Five:
THE ELECTRIC CHAIR ( excerpts )
. . . . New York State was in search of a humane method of execution. On June 4, 1888, Gov. Daniel B. Hill signed a bill authorizing the use of the electric chair. The jolt of electricity from the electric chair rendered the victim unconscious in less than a second, before any pain could be felt. The first execution [at Sing Sing] took place on July 17, 1891 . . . Harris A. Smiler being the first person executed at Sing Sing. Four other prisoners were executed by similar means on the same day at Sing Sing.
Executions usually took place at 11 on Thursday nights. Twelve witnesses, along with two doctors, the prison chaplain, the executioner, seven guards, and the warden, were required to be present.
The building that housed the electric chair was referred to as the Death House. It was a prison within a prison. There were 24 cells, plus an additional three cells for women.
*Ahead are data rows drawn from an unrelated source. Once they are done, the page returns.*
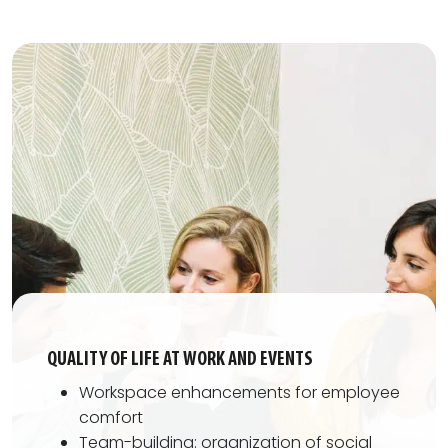
QUALITY OF LIFE AT WORK AND EVENTS
Workspace enhancements for employee
comfort
Team-building: organization of social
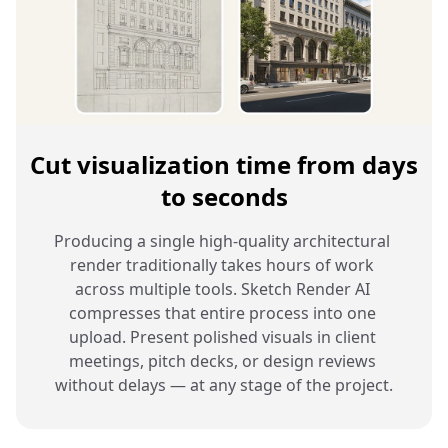
Cut visualization time from days
to seconds
Producing a single high-quality architectural 
render traditionally takes hours of work 
across multiple tools. Sketch Render AI 
compresses that entire process into one 
upload. Present polished visuals in client 
meetings, pitch decks, or design reviews 
without delays — at any stage of the project.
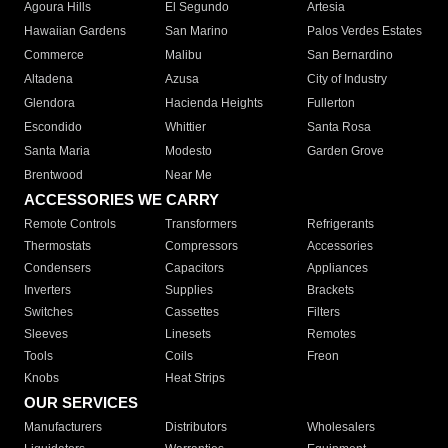
Agoura Hills
El Segundo
Artesia
Hawaiian Gardens
San Marino
Palos Verdes Estates
Commerce
Malibu
San Bernardino
Altadena
Azusa
City of Industry
Glendora
Hacienda Heights
Fullerton
Escondido
Whittier
Santa Rosa
Santa Maria
Modesto
Garden Grove
Brentwood
Near Me
ACCESSORIES WE CARRY
Remote Controls
Transformers
Refrigerants
Thermostats
Compressors
Accessories
Condensers
Capacitors
Appliances
Inverters
Supplies
Brackets
Switches
Cassettes
Filters
Sleeves
Linesets
Remotes
Tools
Coils
Freon
Knobs
Heat Strips
OUR SERVICES
Manufacturers
Distributors
Wholesalers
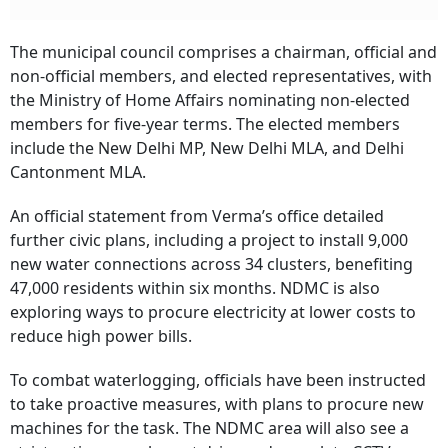
The municipal council comprises a chairman, official and
non-official members, and elected representatives, with
the Ministry of Home Affairs nominating non-elected
members for five-year terms. The elected members
include the New Delhi MP, New Delhi MLA, and Delhi
Cantonment MLA.
An official statement from Verma’s office detailed
further civic plans, including a project to install 9,000
new water connections across 34 clusters, benefiting
47,000 residents within six months. NDMC is also
exploring ways to procure electricity at lower costs to
reduce high power bills.
To combat waterlogging, officials have been instructed
to take proactive measures, with plans to procure new
machines for the task. The NDMC area will also see a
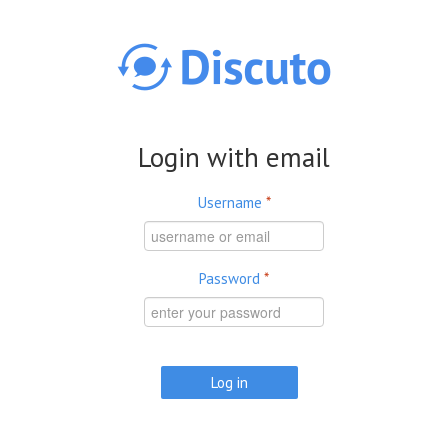
Skip to main content
Login with email
Username
*
Password
*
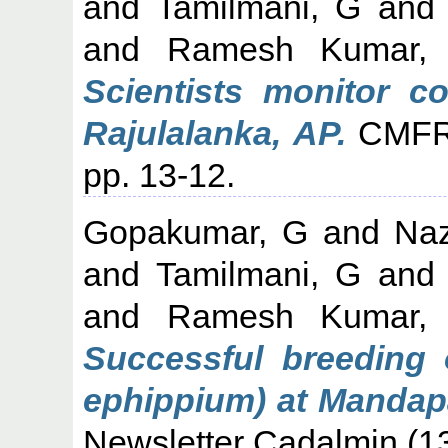
and
Tamilmani, G
an
and
Ramesh Kumar,
Scientists monitor c
Rajulalanka, AP.
CMFRI
pp. 13-12.
Gopakumar, G
and
Naz
and
Tamilmani, G
an
and
Ramesh Kumar,
Successful breeding 
ephippium) at Mandap
Newsletter Cadalmin (13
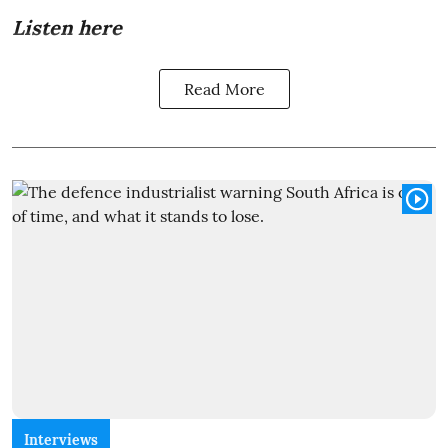
Listen here
Read More
Interviews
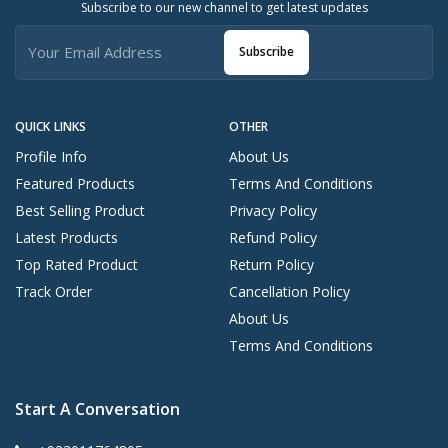
Subscribe to our new channel to get latest updates
Subscribe
QUICK LINKS
OTHER
Profile Info
About Us
Featured Products
Terms And Conditions
Best Selling Product
Privacy Policy
Latest Products
Refund Policy
Top Rated Product
Return Policy
Track Order
Cancellation Policy
About Us
Terms And Conditions
Start A Conversation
It had its own hospital, kitchen, visiting room, and exercise yard. The section where the prisoners spent their last day was called the Dance Hall. This pre-execution chamber was connected by a corridor, which was called the Last Mile, to a room where the chair was located.
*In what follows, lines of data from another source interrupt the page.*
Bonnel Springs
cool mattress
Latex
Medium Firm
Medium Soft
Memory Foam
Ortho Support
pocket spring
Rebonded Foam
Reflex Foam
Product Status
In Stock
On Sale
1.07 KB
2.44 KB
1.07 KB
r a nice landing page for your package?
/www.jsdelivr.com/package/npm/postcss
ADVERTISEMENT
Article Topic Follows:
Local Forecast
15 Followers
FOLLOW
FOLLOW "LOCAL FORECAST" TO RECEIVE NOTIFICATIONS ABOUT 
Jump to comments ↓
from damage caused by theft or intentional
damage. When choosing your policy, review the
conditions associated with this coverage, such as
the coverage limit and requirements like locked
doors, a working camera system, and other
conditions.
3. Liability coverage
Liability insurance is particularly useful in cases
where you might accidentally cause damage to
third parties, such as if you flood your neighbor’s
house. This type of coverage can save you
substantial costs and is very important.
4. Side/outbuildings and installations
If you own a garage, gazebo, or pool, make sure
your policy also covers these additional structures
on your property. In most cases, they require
ln 1928, the execution of Ruth Snyder caused a state of commotion and uproar. Snyder and her boyfriend, Judd Gray, were convicted in a triangle murder. . . .
Francis "Two Gun" Crowley was 19 when he was executed in the electric chair in 1932. . . . Crowley became the notorious two-gun
bandit when he murdered a police officer. While in the death house, he set his mattress on fire, fought with the guards, and destroyed his cell. Crowley was moved to a special cell that was isolated from all other prisoners on death row.
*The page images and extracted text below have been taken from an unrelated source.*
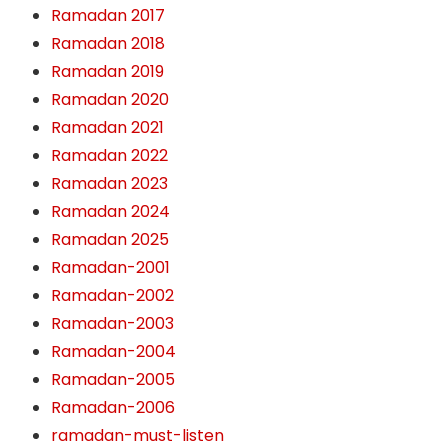
Ramadan 2017
Ramadan 2018
Ramadan 2019
Ramadan 2020
Ramadan 2021
Ramadan 2022
Ramadan 2023
Ramadan 2024
Ramadan 2025
Ramadan-2001
Ramadan-2002
Ramadan-2003
Ramadan-2004
Ramadan-2005
Ramadan-2006
ramadan-must-listen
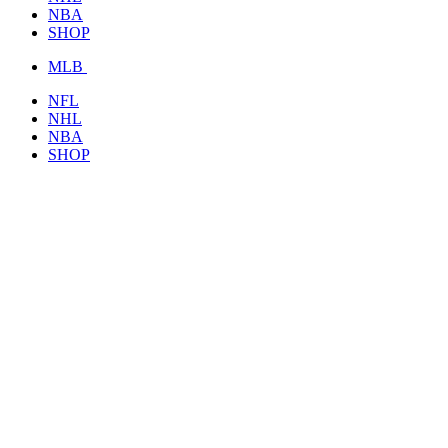
NBA
SHOP
MLB
NFL
NHL
NBA
SHOP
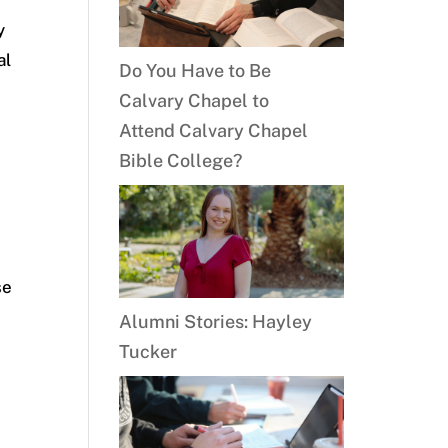
y
al
Do You Have to Be
Calvary Chapel to
Attend Calvary Chapel
Bible College?
e
se
Alumni Stories: Hayley
Tucker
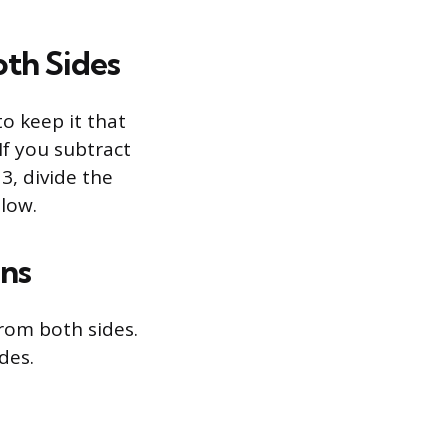
oth Sides
to keep it that
If you subtract
 3, divide the
elow.
ons
rom both sides.
des.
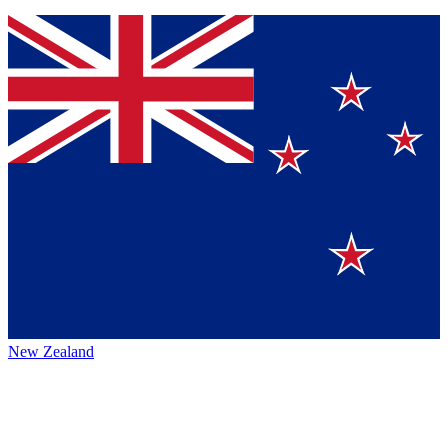
New Zealand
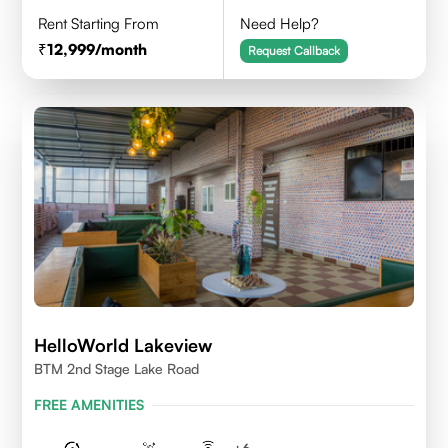
Rent Starting From
Need Help?
12,999
/month
Request Callback
HelloWorld Lakeview
BTM 2nd Stage Lake Road
FREE AMENITIES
About three days after his isolation, a starling flew into Crowley's cell. He fed the bird, and it kept coming back. The next day, Crowley agreed to behave if he could keep the bird. Crowley tamed the bird, and the bird apparently tamed Crowley. Crowley spent the remainder of his time in the death house drawing and sketching. . . .
Julius and Ethel Rosenberg were the first civilians to be found guilty of espionage in the United States. In 1953, the Rosenbergs were convicted of conspiring to transmit atomic secrets to the Soviet Union. . . . As the hour of retribution approached, crowds gathered and demonstrated at the gates of Sing Sing and in New York City, London, and Paris.
A total of 614 men and women died in the electric chair in Sing Sing, and since 1914,all executions in New York State were done there. The last execution at Sing Sing Prison occurred on August 15, 1963.